(Extracted page text data)

------------

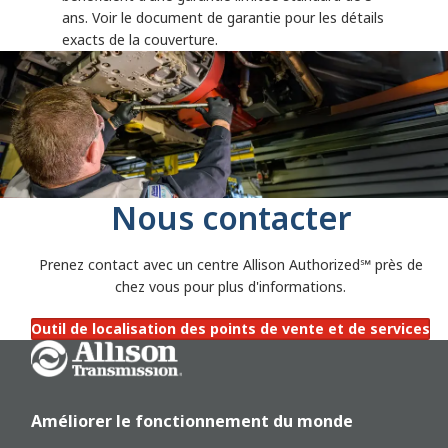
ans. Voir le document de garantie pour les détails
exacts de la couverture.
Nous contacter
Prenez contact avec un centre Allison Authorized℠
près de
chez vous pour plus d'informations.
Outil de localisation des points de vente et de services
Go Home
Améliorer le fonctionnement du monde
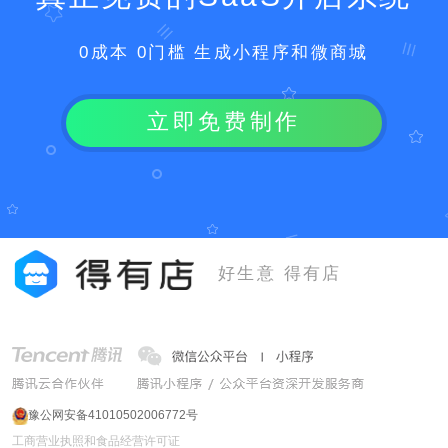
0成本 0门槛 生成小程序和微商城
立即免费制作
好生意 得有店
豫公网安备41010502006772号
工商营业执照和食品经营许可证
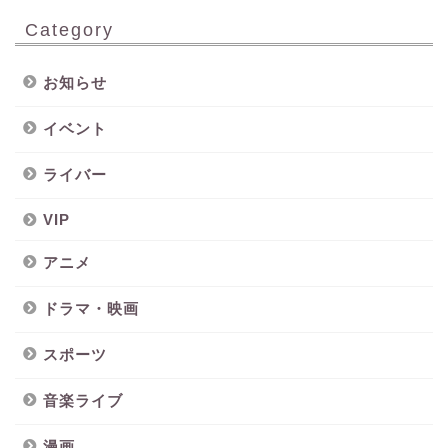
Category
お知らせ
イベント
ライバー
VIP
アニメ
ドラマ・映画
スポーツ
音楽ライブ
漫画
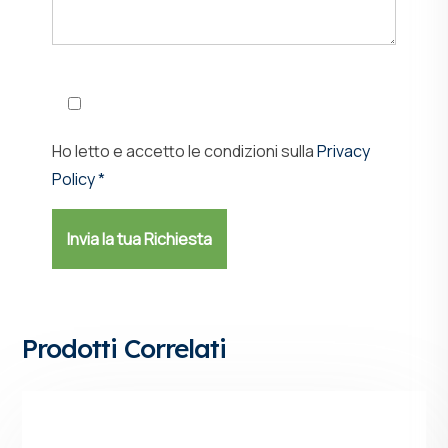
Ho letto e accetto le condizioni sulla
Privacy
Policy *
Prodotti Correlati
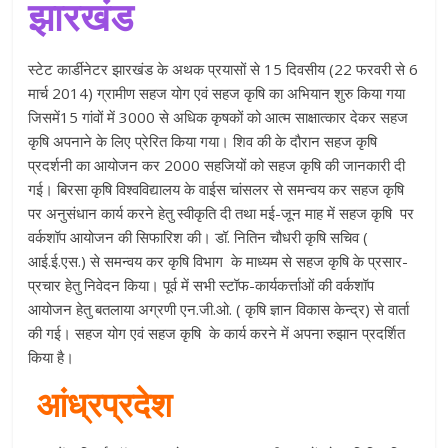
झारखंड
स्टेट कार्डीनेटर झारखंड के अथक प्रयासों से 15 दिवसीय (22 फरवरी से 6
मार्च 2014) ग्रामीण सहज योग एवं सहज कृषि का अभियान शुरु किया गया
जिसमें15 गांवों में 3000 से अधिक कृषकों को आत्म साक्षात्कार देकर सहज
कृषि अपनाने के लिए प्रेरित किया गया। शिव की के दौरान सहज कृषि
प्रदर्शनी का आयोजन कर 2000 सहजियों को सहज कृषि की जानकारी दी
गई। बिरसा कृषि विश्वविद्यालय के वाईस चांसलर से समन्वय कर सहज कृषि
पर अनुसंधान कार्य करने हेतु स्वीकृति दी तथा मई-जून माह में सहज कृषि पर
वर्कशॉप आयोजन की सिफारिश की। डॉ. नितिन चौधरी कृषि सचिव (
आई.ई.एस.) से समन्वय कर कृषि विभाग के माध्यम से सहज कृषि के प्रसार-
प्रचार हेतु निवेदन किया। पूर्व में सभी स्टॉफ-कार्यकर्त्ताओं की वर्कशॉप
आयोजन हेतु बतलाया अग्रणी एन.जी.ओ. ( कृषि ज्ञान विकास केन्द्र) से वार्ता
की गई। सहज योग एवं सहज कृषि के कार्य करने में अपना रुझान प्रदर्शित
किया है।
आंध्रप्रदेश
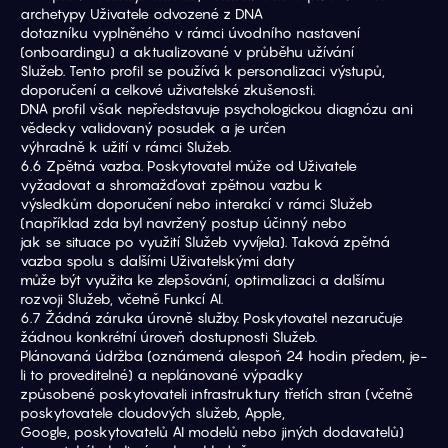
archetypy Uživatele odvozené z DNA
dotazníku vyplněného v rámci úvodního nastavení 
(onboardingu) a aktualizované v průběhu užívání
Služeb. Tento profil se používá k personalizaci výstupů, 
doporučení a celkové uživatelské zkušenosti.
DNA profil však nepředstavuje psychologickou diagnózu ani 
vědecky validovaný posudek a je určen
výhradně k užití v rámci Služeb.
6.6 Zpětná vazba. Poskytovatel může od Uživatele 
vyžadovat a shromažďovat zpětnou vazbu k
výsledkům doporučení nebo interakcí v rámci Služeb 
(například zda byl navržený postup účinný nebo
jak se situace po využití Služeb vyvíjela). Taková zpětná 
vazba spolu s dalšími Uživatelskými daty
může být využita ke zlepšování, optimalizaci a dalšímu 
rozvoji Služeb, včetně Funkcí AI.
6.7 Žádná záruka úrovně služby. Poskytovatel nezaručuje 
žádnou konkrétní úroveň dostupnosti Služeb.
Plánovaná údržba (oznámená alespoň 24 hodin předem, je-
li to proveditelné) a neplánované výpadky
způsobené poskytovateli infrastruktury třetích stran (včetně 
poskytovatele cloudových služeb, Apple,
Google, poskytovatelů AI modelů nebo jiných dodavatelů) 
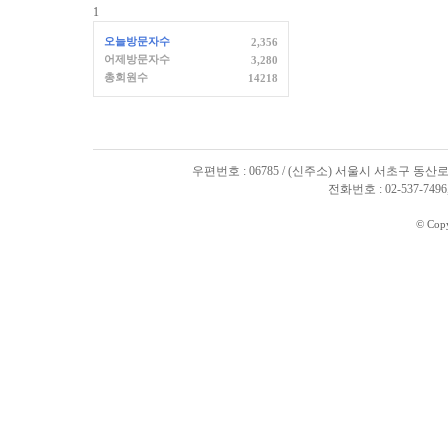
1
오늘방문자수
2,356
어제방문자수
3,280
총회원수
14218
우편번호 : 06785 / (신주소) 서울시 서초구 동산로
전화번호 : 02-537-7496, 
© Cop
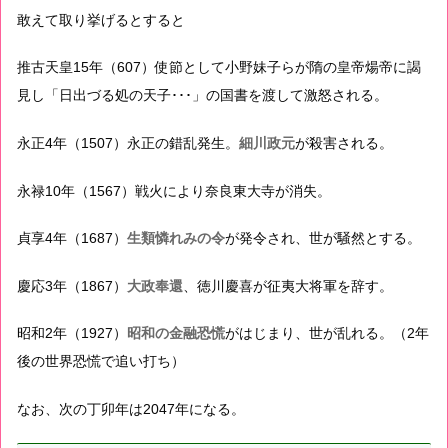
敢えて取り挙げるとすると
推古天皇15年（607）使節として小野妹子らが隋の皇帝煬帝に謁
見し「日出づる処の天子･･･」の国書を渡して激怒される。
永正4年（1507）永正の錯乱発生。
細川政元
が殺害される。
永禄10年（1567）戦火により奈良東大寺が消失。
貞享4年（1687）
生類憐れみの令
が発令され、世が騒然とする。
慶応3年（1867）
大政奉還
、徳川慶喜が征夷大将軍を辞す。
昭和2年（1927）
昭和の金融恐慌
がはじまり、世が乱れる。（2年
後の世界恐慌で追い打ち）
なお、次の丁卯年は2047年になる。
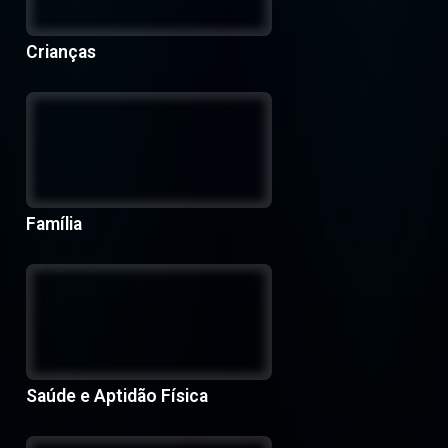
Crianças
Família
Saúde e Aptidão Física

------------

**THE TASK**
Give the data again exactly as written, with all pictures left out.

**PROBLEM SOLUTION**
ans. Voir le document de garantie pour les détails
exacts de la couverture.
Nous contacter
Prenez contact avec un centre Allison Authorized℠
près de
chez vous pour plus d'informations.
Outil de localisation des points de vente et de services
Go Home
Améliorer le fonctionnement du monde
0成本 0门槛 生成小程序和微商城
立即免费制作
好生意 得有店
豫公网安备41010502006772号
工商营业执照和食品经营许可证
Category
お知らせ
イベント
ライバー
VIP
アニメ
ドラマ・映画
スポーツ
音楽ライブ
漫画
Ho letto e accetto le condizioni sulla
Privacy
Policy *
Prodotti Correlati
झारखंड
स्टेट कार्डीनेटर झारखंड के अथक प्रयासों से 15 दिवसीय (22 फरवरी से 6
मार्च 2014) ग्रामीण सहज योग एवं सहज कृषि का अभियान शुरु किया गया
जिसमें15 गांवों में 3000 से अधिक कृषकों को आत्म साक्षात्कार देकर सहज
कृषि अपनाने के लिए प्रेरित किया गया। शिव की के दौरान सहज कृषि
प्रदर्शनी का आयोजन कर 2000 सहजियों को सहज कृषि की जानकारी दी
गई। बिरसा कृषि विश्वविद्यालय के वाईस चांसलर से समन्वय कर सहज कृषि
पर अनुसंधान कार्य करने हेतु स्वीकृति दी तथा मई-जून माह में सहज कृषि पर
वर्कशॉप आयोजन की सिफारिश की। डॉ. नितिन चौधरी कृषि सचिव (
आई.ई.एस.) से समन्वय कर कृषि विभाग के माध्यम से सहज कृषि के प्रसार-
प्रचार हेतु निवेदन किया। पूर्व में सभी स्टॉफ-कार्यकर्त्ताओं की वर्कशॉप
आयोजन हेतु बतलाया अग्रणी एन.जी.ओ. ( कृषि ज्ञान विकास केन्द्र) से वार्ता
की गई। सहज योग एवं सहज कृषि के कार्य करने में अपना रुझान प्रदर्शित
किया है।
आंध्रप्रदेश
archetypy Uživatele odvozené z DNA
dotazníku vyplněného v rámci úvodního nastavení 
(onboardingu) a aktualizované v průběhu užívání
Služeb. Tento profil se používá k personalizaci výstupů, 
doporučení a celkové uživatelské zkušenosti.
DNA profil však nepředstavuje psychologickou diagnózu ani 
vědecky validovaný posudek a je určen
výhradně k užití v rámci Služeb.
6.6 Zpětná vazba. Poskytovatel může od Uživatele 
vyžadovat a shromažďovat zpětnou vazbu k
výsledkům doporučení nebo interakcí v rámci Služeb 
(například zda byl navržený postup účinný nebo
jak se situace po využití Služeb vyvíjela). Taková zpětná 
vazba spolu s dalšími Uživatelskými daty
může být využita ke zlepšování, optimalizaci a dalšímu 
rozvoji Služeb, včetně Funkcí AI.
6.7 Žádná záruka úrovně služby. Poskytovatel nezaručuje 
žádnou konkrétní úroveň dostupnosti Služeb.
Plánovaná údržba (oznámená alespoň 24 hodin předem, je-
li to proveditelné) a neplánované výpadky
způsobené poskytovateli infrastruktury třetích stran (včetně 
poskytovatele cloudových služeb, Apple,
Google, poskytovatelů AI modelů nebo jiných dodavatelů) 
1
오늘방문자수
2,356
어제방문자수
3,280
총회원수
14218
우편번호 : 06785 / (신주소) 서울시 서초구 동산로
전화번호 : 02-537-7496, 
© Cop
敢えて取り挙げるとすると
推古天皇15年（607）使節として小野妹子らが隋の皇帝煬帝に謁
見し「日出づる処の天子･･･」の国書を渡して激怒される。
永正4年（1507）永正の錯乱発生。
細川政元
が殺害される。
永禄10年（1567）戦火により奈良東大寺が消失。
貞享4年（1687）
生類憐れみの令
が発令され、世が騒然とする。
慶応3年（1867）
大政奉還
、徳川慶喜が征夷大将軍を辞す。
昭和2年（1927）
昭和の金融恐慌
がはじまり、世が乱れる。（2年
後の世界恐慌で追い打ち）
なお、次の丁卯年は2047年になる。
Crianças
Família
Saúde e Aptidão Física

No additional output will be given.